E adesso è difficile per gli Emergenti lamentarsi del tapering dopo averlo chiesto a gran voce per anni.
“Credo, e per noi lo sarà in ogni caso, che il processo di uscita dall’allentamento sarà una fase di transizione positiva per avere delle condizioni monetarie globali più normali”, ha spiegato il vice governatore del Banco Central do Brasil, istituto che ha appena deciso una mossa basata su derivati e dollari per sostenere il rischio di un’eccessia svalutazione del real.

Tutta colpa della Fed?

Con la certezza di afflussi di capitali garantiti anche senza politiche economiche disciplinate, gli Emergenti stanno adesso affrontando serie difficoltà. Il dibattito di fondo a Jackson Hole, sebbene affrontato con diplomazia, è se gli squilibri per i Paesi in via di sviluppo sono il risultato inevitabile delle mosse della Fed o se siano la conseguenza di politiche sbagliate da parte della classe dirigente.

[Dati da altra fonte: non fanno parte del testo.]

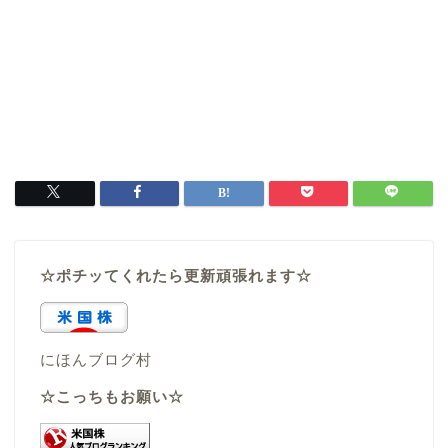
☆ポチッてくれたら更新頑張れます☆
にほんブログ村
☆こっちもお願い☆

La replica degli Emergenti alle giustificazioni americane

“I Paesi che accolgono capitali in entrata hanno il controllo di questi meccanismi e delle condizioni di stabilità che ci sono nei loro Paesi”, ha detto Donald Kohn, ex vice presidente della Fed adesso alla Brookings Institution. “Uno de modi in cui le mosse della Fed sono state trasmesse al resto del mondo è stato con la resistenza ad apprezzare il tasso di cambio in molti altri Paesi”. Ma secondo Augustin Carstens, governatore della Banca centrale del Messico, ha sostenuto che accettare semplicemente un tasso di cambio sempre più alto non era fattibile. “Ad un certo punto è eccessivo”, ha detto. “Un apprezzamento del tasso di cambio reale ha i suoi effetti reali”. E quando questo trend prosegue a lungo, “è perfettamente razionale e desiderabile” annullarlo. Con delle svalutazioni, naturalmente.

I controlli di capitali

Per tutte le preoccupazioni sulle conseguenze delle mosse della Fed, comunque, non c’è una soluzione univoca. In un paper presentato alla conferenza, per esempio Héléne Rey della London Business School ha sostenuto la necessità di una combinazione di controlli di capitali, con le politiche ‘macroprudenziali’ per decidere un giro di vite sulla crescita del credito nei singoli Paesi, e una regolamentazione finanziaria più rigida. “Quelle misure avrebbero mitigato le conseguenze dell politiche di Washington anziché annullarle del tutto”, ha detto.

Le rassicurazioni di Lagarde

Ma il messaggio più rassicurante, tra una critica e l’altra, è arrivato dal numero uno del Fondo monetario internazionale, la francese Christine Lagarde, che ha evidenziato come il mondo abbia bisogno di costruire “linee di difesa più forti” contro un’eventuale crisi dei mercati emergenti, ma che l’istituto con sede a Washington resta pronto a fornire sostegno finanziario. E mentre gli Emergenti traballano, con il taper della Fed all’orizzonte, quel supporto potrebbe rivelarsi necessario davvero, e prima del previsto.